Could everyone write one simple essay about something that once happened in Saltaire…that they saw or were a part of…and put it on one big website? Somebody should collect a lot of stories before we all forget. Otherwise it is like a line in “On The Beach” : The history of the war that now would never be written.” -(JO'H)

Monday, October 20, 2008

Uncle Rayme


click image to enlarge (and don't forget to "just look for the Three-Ring sign.")

Photo: Ray Scanlan, mid 1950's


"That man is a great lawyer. He’s an appeals man for the Brooklyn D.A."
"What's an appeals man?" I asked my father the lawyer.

"The appeals people handle all the cases after the convictions. After a man is found guilty, he has a right to an appeal his trial and sentence. The appeals people in the DA's office argue to uphold the conviction."


It was sometime in the late 1950's. I was about ten years old, walking down the boardwalk with my father after we had just stopped to talk briefly with the "appeals man." What I had noticed was that he had glasses about as thick as coke bottle bottoms, and he still didn't seem to see much. I would always see him walking carefully on the boardwalk, usually near an edge, but I never saw him fall off.

"So all he does is argue?"
"Not at all," my father, said. "Most appeals work is done in the library doing research and writing. Appeals people are the scholars of the legal profession. Reading, reading, reading, and more reading. Then writing and more writing. Then the arguments, but the research and the writing is the bulk of the work."

"But how can he do all that reading if he is blind?"

"He's a smart man. Real smart. And he works very hard."

I am ten years old in the 1950's, and amazed to hear this story. In Saltaire kids had everything, and they were rarely told that life might be difficult for people. Yet I see this man, practically totally blind, walking around, never complaining. He seems to know everybody by their voice since he can't really see them, but he calls out their names, and now I am told that he spends all his time doing reading in a library? It just seemed unfathomable to my ten year old mind that someone could overcome such obstacles.

But that was fifty years ago.
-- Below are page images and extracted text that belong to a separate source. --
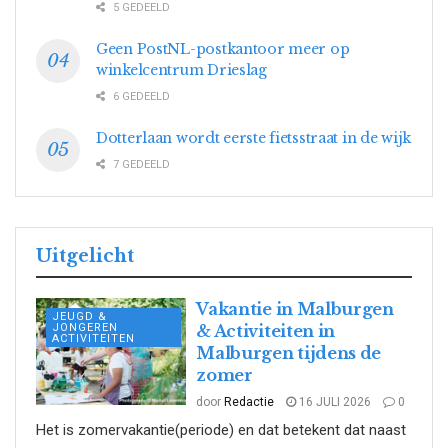
5 GEDEELD
Geen PostNL-postkantoor meer op
winkelcentrum Drieslag
6 GEDEELD
Dotterlaan wordt eerste fietsstraat in de wijk
7 GEDEELD
Uitgelicht
Vakantie in Malburgen
JEUGD &
JONGEREN
& Activiteiten in
ACTIVITEITEN
Malburgen tijdens de
zomer
door
Redactie
16 JULI 2026
0
Het is zomervakantie(periode) en dat betekent dat naast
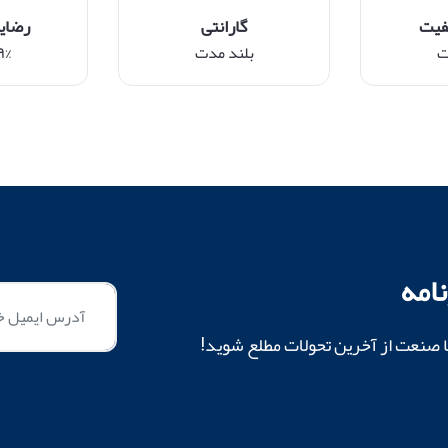
فیت
گارانتی
رضای
ت
بلند مدت
۹۹% م
امه
ا صنعت از آخرین تحولات مطلع شوید!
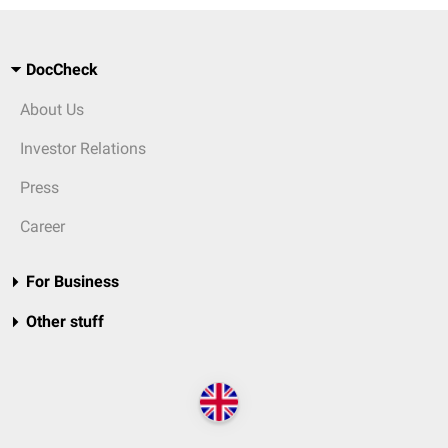
DocCheck
About Us
Investor Relations
Press
Career
For Business
Other stuff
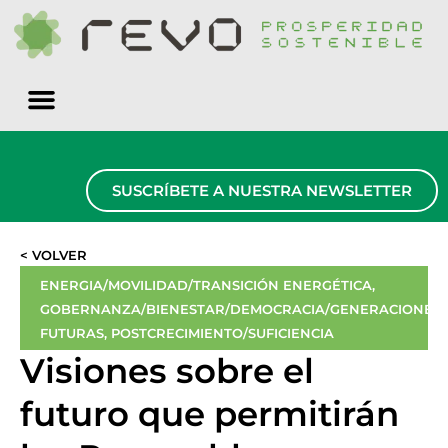
Quiénes somos
SUSCRÍBETE A NUESTRA NEWSLETTER
< VOLVER
ENERGIA/MOVILIDAD/TRANSICIÓN ENERGÉTICA
,
GOBERNANZA/BIENESTAR/DEMOCRACIA/GENERACIONES
FUTURAS
,
POSTCRECIMIENTO/SUFICIENCIA
Visiones sobre el
futuro que permitirán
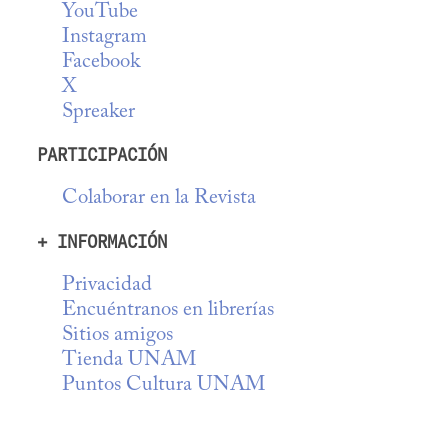
YouTube
Instagram
Facebook
X
Spreaker
PARTICIPACIÓN
Colaborar en la Revista
+ INFORMACIÓN
Privacidad
Encuéntranos en librerías
Sitios amigos
Tienda UNAM
Puntos Cultura UNAM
So I guess we can call Ray Scanlan a pioneer who helped show us obstacles can be overcome—with the aid of fierce determination.

-JOH



Raymond Scanlan passed away on September 17, 2008 after a long decline. He was eighty-eight and he left his brothers Harry Scanlan, Sr., and Richard, and scads of Scanlan nieces and nephews, most of whom we have known all our lives. He retired at age 65 from a lifetime stint as an Assistant District Attorney in Kings County. He became a full time Saltaire resident in retirement until early 2003 when he moved to assisted living facilities. Eventually he was transferred to a nursing home in Woodstock VA, to be close to his beloved brother Harry Sr. Harry Sr. and his wife Beverly toiled ceaselessly to be with Ray and provide comfort in the last years and months and days.


Harry Scanlan Jr. elaborates:

Hey Jim -

Patsy told me you were looking for info on my Uncle Rayme, as we called him. .. Uncle Rayme lost his sight at age 6 due to complications from medications he was given to treat spinal meningitis. Despite that he graduated from Manhattan College and Brooklyn Law School having memorized from textbooks read to him by his mother Louise Dixon. His entire career was at the DA's Office as an ADA and argued cases as high as the NYS Court of Appeals. He read with the aid of "coke bottle" glasses holding the materiel right against the glasses. He had slight eyesight, enough to see shadows which allowed him to read, ride a bike, travel without assistance plus more. His family began residing in Ocean Beach in the 20's and moved to Saltaire in 1947. He taught himself to play piano by ear, and regaled many a crowd in Brooklyn's Irish taverns, Goldies in Ocean Beach, and the Saltaire Yacht Club. He lived in Brooklyn his whole life until his retirement to Saltaire in 1984. This is probably more than enough, but I could go on.


Thanks, Harry.


Ed. note: These are people we remember. All our lives.